Problem details: Scan the records for the word "ctxt". Copy each line that includes it.

Dataset entries
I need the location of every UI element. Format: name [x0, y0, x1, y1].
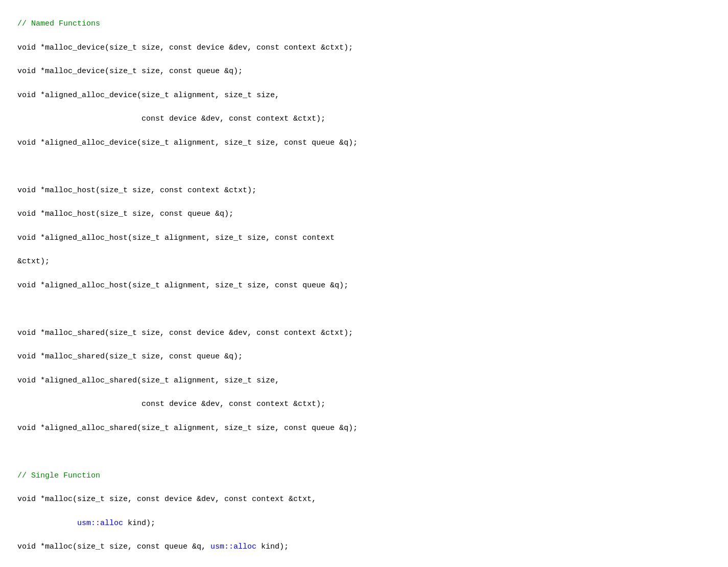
line-malloc-single-1b: usm::alloc kind);: [17, 519, 155, 528]
line-aligned-alloc-host-1b: &ctxt);: [17, 257, 50, 266]
line-malloc-device-2: void *malloc_device(size_t size, const q…: [17, 67, 243, 76]
line-aligned-alloc-device-1a: void *aligned_alloc_device(size_t alignm…: [17, 91, 279, 100]
line-aligned-alloc-host-1a: void *aligned_alloc_host(size_t alignmen…: [17, 234, 335, 242]
line-malloc-host-2: void *malloc_host(size_t size, const que…: [17, 210, 233, 218]
line-malloc-single-2: void *malloc(size_t size, const queue &q…: [17, 542, 289, 551]
single-function-comment: // Single Function: [17, 471, 100, 480]
line-aligned-alloc-device-2: void *aligned_alloc_device(size_t alignm…: [17, 139, 358, 147]
line-aligned-alloc-device-1b: const device &dev, const context &ctxt);: [17, 115, 325, 123]
line-aligned-alloc-shared-2: void *aligned_alloc_shared(size_t alignm…: [17, 424, 358, 433]
line-malloc-shared-1: void *malloc_shared(size_t size, const d…: [17, 329, 353, 337]
named-functions-comment: // Named Functions: [17, 19, 100, 28]
line-malloc-shared-2: void *malloc_shared(size_t size, const q…: [17, 352, 243, 361]
line-malloc-host-1: void *malloc_host(size_t size, const con…: [17, 186, 256, 195]
line-aligned-alloc-shared-1b: const device &dev, const context &ctxt);: [17, 400, 325, 409]
line-aligned-alloc-shared-1a: void *aligned_alloc_shared(size_t alignm…: [17, 376, 279, 385]
line-aligned-alloc-host-2: void *aligned_alloc_host(size_t alignmen…: [17, 281, 348, 290]
line-malloc-device-1: void *malloc_device(size_t size, const d…: [17, 43, 353, 52]
code-container: // Named Functions void *malloc_device(s…: [8, 6, 720, 567]
line-malloc-single-1a: void *malloc(size_t size, const device &…: [17, 495, 316, 504]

Task solution:
line-aligned-alloc-host-1b: &ctxt);: [17, 257, 50, 266]
line-aligned-alloc-device-1b: const device &dev, const context &ctxt);: [17, 115, 325, 123]
line-aligned-alloc-shared-1b: const device &dev, const context &ctxt);: [17, 400, 325, 409]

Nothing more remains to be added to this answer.